The new restrictions might foster a "cookie-cutter approach" to development along a successful commercial strip, city planners warned.
In a three-page critique, the board also raised fears that new rules governing parking lots and demolitions could have a negative impact on quality of life on residential streets near Elmwood.
But North Council Member Joseph Golombek Jr., who is sponsoring the plan, said he will push for passage at Tuesday's meeting. He said the Planning Board has had the proposal for a year, and if it wants to propose amendments, changes will be considered at a later time.
Golombek added that the sweeping design standards have been the focus of a decade-long review that involved input from 300 residents and business owners.
"Enough is enough," he said. "Hopefully, it will be approved next week." If approved, new projects would have to be built close to sidewalks, parking lots would be restricted to the rear of buildings, and developers would be prodded to build mixed-use projects that would include upper-floor apartments over businesses.
The plan also would impose new restrictions on demolitions, call for tougher public notification procedures before development occurs and would enact dozens of design mandates.
The Planning Board can only recommend changes, but its opinions typically carry weight in the Council. The board is challenging the claim that the new mandates will encourage "creativity and eclecticism" along Elmwood.
"The Planning Board believes some of the sections requiring, rather than suggesting, specific design criteria is actually forcing a 'cookie cutter' approach to the street [by] prohibiting certain types of materials," planners wrote.

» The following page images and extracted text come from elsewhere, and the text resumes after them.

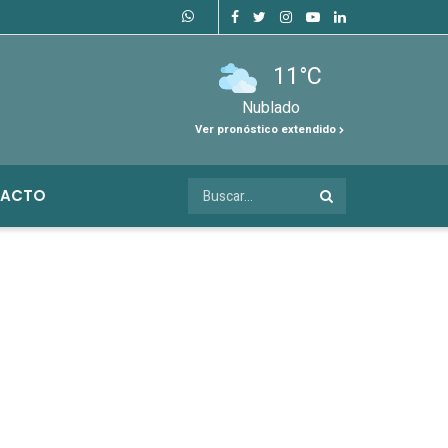
11°C
Nublado
Ver pronóstico extendido
ACTO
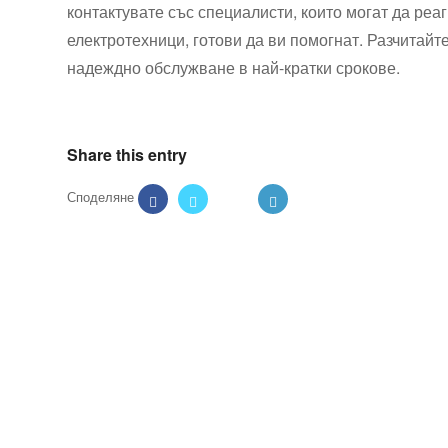
контактувате със специалисти, които могат да реа
електротехници, готови да ви помогнат. Разчитай
надеждно обслужване в най-кратки срокове.
Share this entry
Технически надзор на ремонт
Видеодиагностика на канали
Монтаж на душ панел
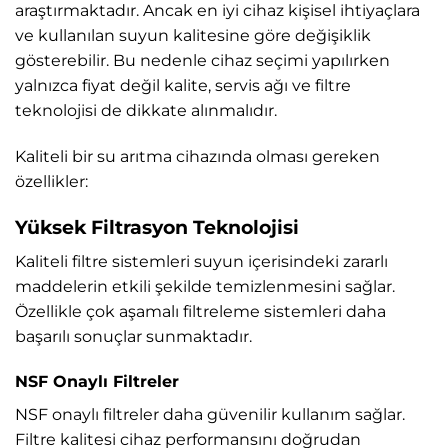
araştırmaktadır. Ancak en iyi cihaz kişisel ihtiyaçlara
ve kullanılan suyun kalitesine göre değişiklik
gösterebilir. Bu nedenle cihaz seçimi yapılırken
yalnızca fiyat değil kalite, servis ağı ve filtre
teknolojisi de dikkate alınmalıdır.
Kaliteli bir su arıtma cihazında olması gereken
özellikler:
Yüksek Filtrasyon Teknolojisi
Kaliteli filtre sistemleri suyun içerisindeki zararlı
maddelerin etkili şekilde temizlenmesini sağlar.
Özellikle çok aşamalı filtreleme sistemleri daha
başarılı sonuçlar sunmaktadır.
NSF Onaylı Filtreler
NSF onaylı filtreler daha güvenilir kullanım sağlar.
Filtre kalitesi cihaz performansını doğrudan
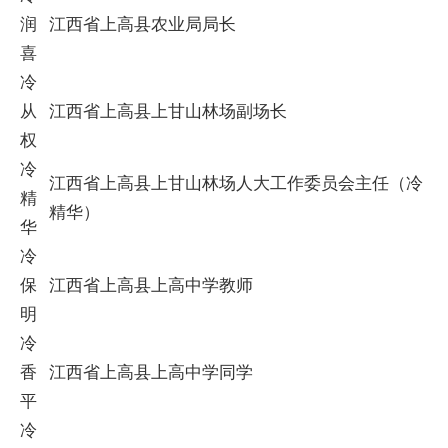
润
江西省上高县农业局局长
喜
冷
从
江西省上高县上甘山林场副场长
权
冷
江西省上高县上甘山林场人大工作委员会主任（冷
精
精华）
华
冷
保
江西省上高县上高中学教师
明
冷
香
江西省上高县上高中学同学
平
冷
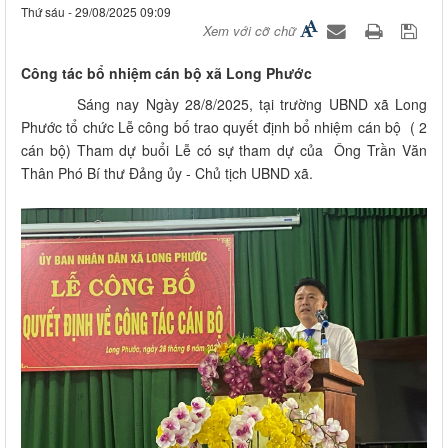
Thứ sáu - 29/08/2025 09:09
Xem với cỡ chữ
Công tác bổ nhiệm cán bộ xã Long Phước
Sáng nay Ngày 28/8/2025, tại trường UBND xã Long
Phước tổ chức Lễ công bố trao quyết định bổ nhiệm cán bộ ( 2
cán bộ) Tham dự buổi Lễ có sự tham dự của Ông Trần Văn
Thân Phó Bí thư Đảng ủy - Chủ tịch UBND xã.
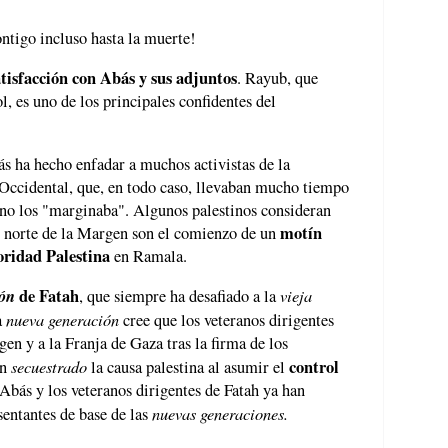
ntigo incluso hasta la muerte!
atisfacción con Abás y sus adjuntos
. Rayub, que
l, es uno de los principales confidentes del
s ha hecho enfadar a muchos activistas de la
 Occidental, que, en todo caso, llevaban mucho tiempo
ino los "marginaba". Algunos palestinos consideran
motín
el norte de la Margen son el comienzo de un
oridad Palestina
en Ramala.
ión
de Fatah
vieja
, que siempre ha desafiado a la
nueva generación
a
cree que los veteranos dirigentes
gen y a la Franja de Gaza tras la firma de los
secuestrado
control
an
la causa palestina al asumir el
 Abás y los veteranos dirigentes de Fatah ya han
nuevas generaciones.
entantes de base de las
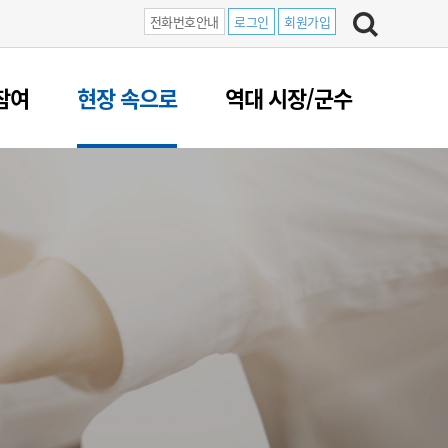
전화번호안내
로그인
회원가입
참여
현장 속으로
역대 시장/군수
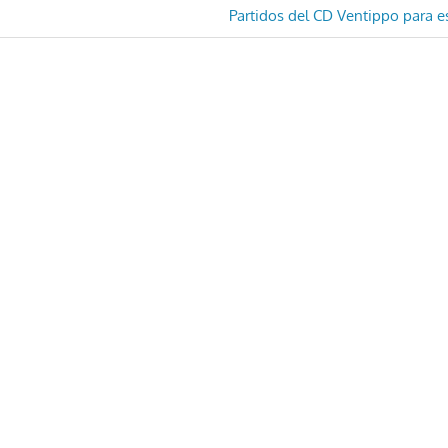
Entrada
Partidos del CD Ventippo para e
siguiente:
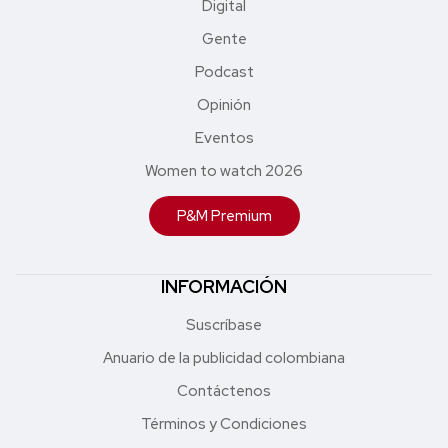
Digital
Gente
Podcast
Opinión
Eventos
Women to watch 2026
P&M Premium
INFORMACIÓN
Suscríbase
Anuario de la publicidad colombiana
Contáctenos
Términos y Condiciones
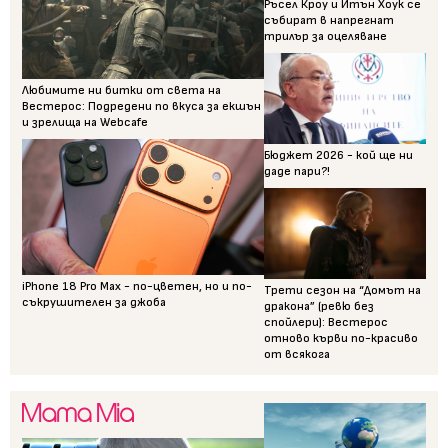
Ръсел Кроу и Итън Хоук се
събират в напрегнат
трилър за оцеляване
Любимите ни битки от света на
Вестерос: Подредени по вкуса за екшън
и зрелища на Webcafe
Бюджет 2026 - кой ще ни
даде пари?!
iPhone 18 Pro Max - по-цветен, но и по-
Трети сезон на “Домът на
съкрушителен за джоба
дракона” (ревю без
спойлери): Вестерос
отново кърви по-красиво
от всякога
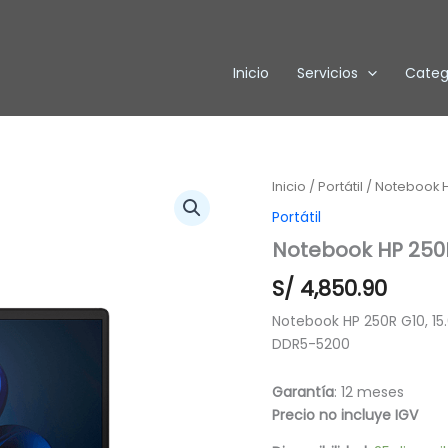
Inicio
Servicios
Categ
Notebook
Inicio
/
Portátil
/ Notebook HP
HP
Portátil
250R
G10,
Notebook HP 250R 
15.6"
S/
4,850.90
LED
Backlit
Notebook HP 250R G10, 15.
FHD
DDR5-5200
SVA
cantidad
Garantía
: 12 meses
Precio no incluye IGV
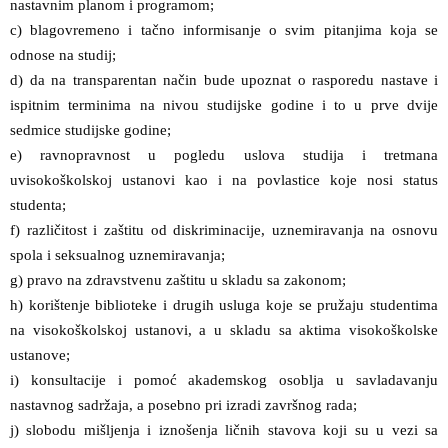
nastavnim planom i programom;
c) blagovremeno i tačno informisanje o svim pitanjima koja se
odnose na studij;
d) da na transparentan način bude upoznat o rasporedu nastave i
ispitnim terminima na nivou studijske godine i to u prve dvije
sedmice studijske godine;
e) ravnopravnost u pogledu uslova studija i tretmana
uvisokoškolskoj ustanovi kao i na povlastice koje nosi status
studenta;
f) različitost i zaštitu od diskriminacije, uznemiravanja na osnovu
spola i seksualnog uznemiravanja;
g) pravo na zdravstvenu zaštitu u skladu sa zakonom;
h) korištenje biblioteke i drugih usluga koje se pružaju studentima
na visokoškolskoj ustanovi, a u skladu sa aktima visokoškolske
ustanove;
i) konsultacije i pomoć akademskog osoblja u savladavanju
nastavnog sadržaja, a posebno pri izradi završnog rada;
j) slobodu mišljenja i iznošenja ličnih stavova koji su u vezi sa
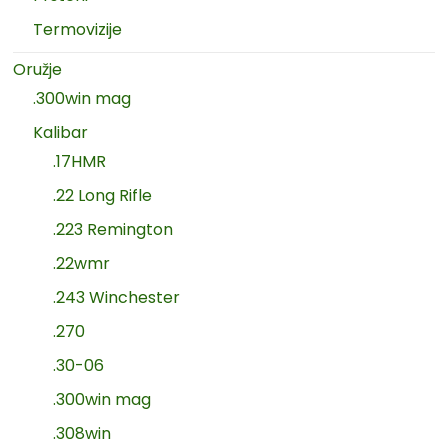
Termovizije
Oružje
.300win mag
Kalibar
.17HMR
.22 Long Rifle
.223 Remington
.22wmr
.243 Winchester
.270
.30-06
.300win mag
.308win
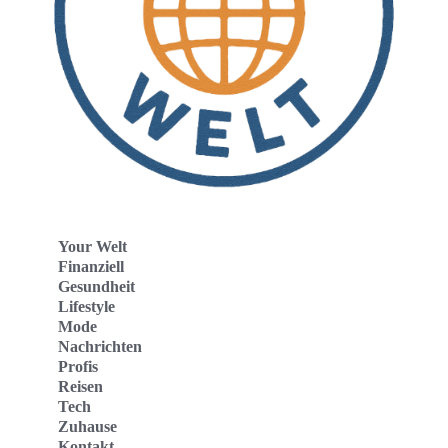
Your Welt
Finanziell
Gesundheit
Lifestyle
Mode
Nachrichten
Profis
Reisen
Tech
Zuhause
Kontakt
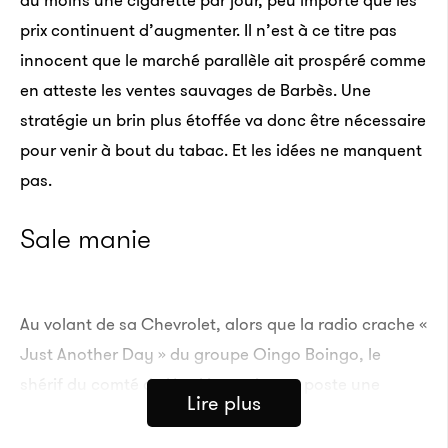
prix continuent d’augmenter. Il n’est à ce titre pas
innocent que le marché parallèle ait prospéré comme
en atteste les ventes sauvages de Barbès. Une
stratégie un brin plus étoffée va donc être nécessaire
pour venir à bout du tabac. Et les idées ne manquent
pas.
Sale manie
Au volant de sa Chevrolet, alors que la radio crache «
Just Another Day »
du groupe Oingo Boingo,
le
shérif du comté de Hawkins arrive au poste une
Lire plus
cigarette à la bouche. C’est un rituel. Mais ce matin
d’hiver, dans le Tennessee, le reporter Murray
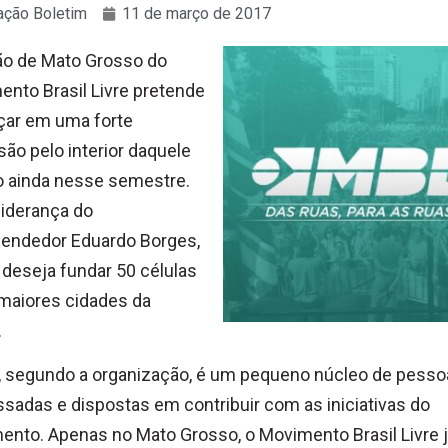
ção Boletim
11 de março de 2017
ão de Mato Grosso do
nto Brasil Livre pretende
çar em uma forte
ão pelo interior daquele
o ainda nesse semestre.
liderança do
endedor Eduardo Borges,
deseja fundar 50 células
maiores cidades da
.
, segundo a organização, é um pequeno núcleo de pess
ssadas e dispostas em contribuir com as iniciativas do
nto. Apenas no Mato Grosso, o Movimento Brasil Livre 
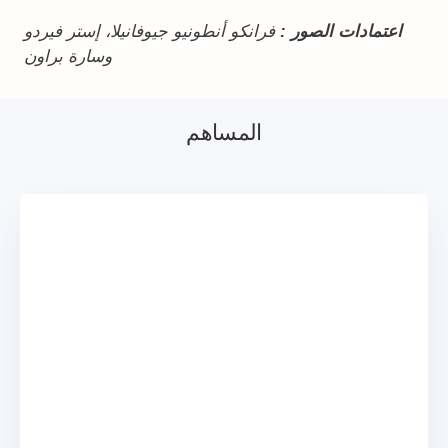
اعتمادات الصور :
فرانكو أنطونيو جيوفانيلا، إستر فيردو
وسارة براون
المساهم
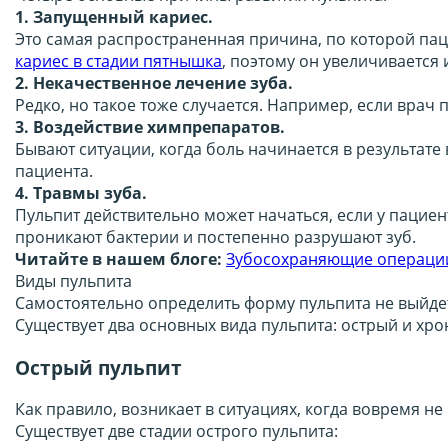
1. Запущенный кариес.
Это самая распространенная причина, по которой пац
кариес в стадии пятнышка
, поэтому он увеличивается 
2. Некачественное лечение зуба.
Редко, но такое тоже случается. Например, если врач
3. Воздействие химпрепаратов.
Бывают ситуации, когда боль начинается в результате
пациента.
4. Травмы зуба.
Пульпит действительно может начаться, если у пацие
проникают бактерии и постепенно разрушают зуб.
Читайте в нашем блоге:
Зубосохраняющие операции
Виды пульпита
Самостоятельно определить форму пульпита не выйдет
Существует два основных вида пульпита: острый и хро
Острый пульпит
Как правило, возникает в ситуациях, когда вовремя не
Существует две стадии острого пульпита:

Requiring every parking lot to be located behind buildings is impractical in some instances and will only force commercial parking onto residential streets, the board warned. Allowing parking lots on the sides of buildings is not always a negative if done properly, planners argued.
The board raised more than a dozen issues that range from ambiguous wording of provisions to prohibitions of signs on awnings.
"A tastefully done awning or canopy with a business name should be acceptable," the board asserted.
The Elmwood Village Design Standards District would include all commercial properties from the north side of North Street to Forest Avenue, extending to the east side of Richmond Avenue, and to the west side of Delaware Avenue.
Justin Azzarella, executive director of the Elmwood Village Association, met this week with lawmakers when he encouraged them to approve the plan.
"We have seen there is widespread support for this change," he said.
Mayor Byron W. Brown also supports the new design standards, spokesman Peter K. Cutler said Thursday. "But the mayor also thinks the Planning Board's concerns should be carefully considered."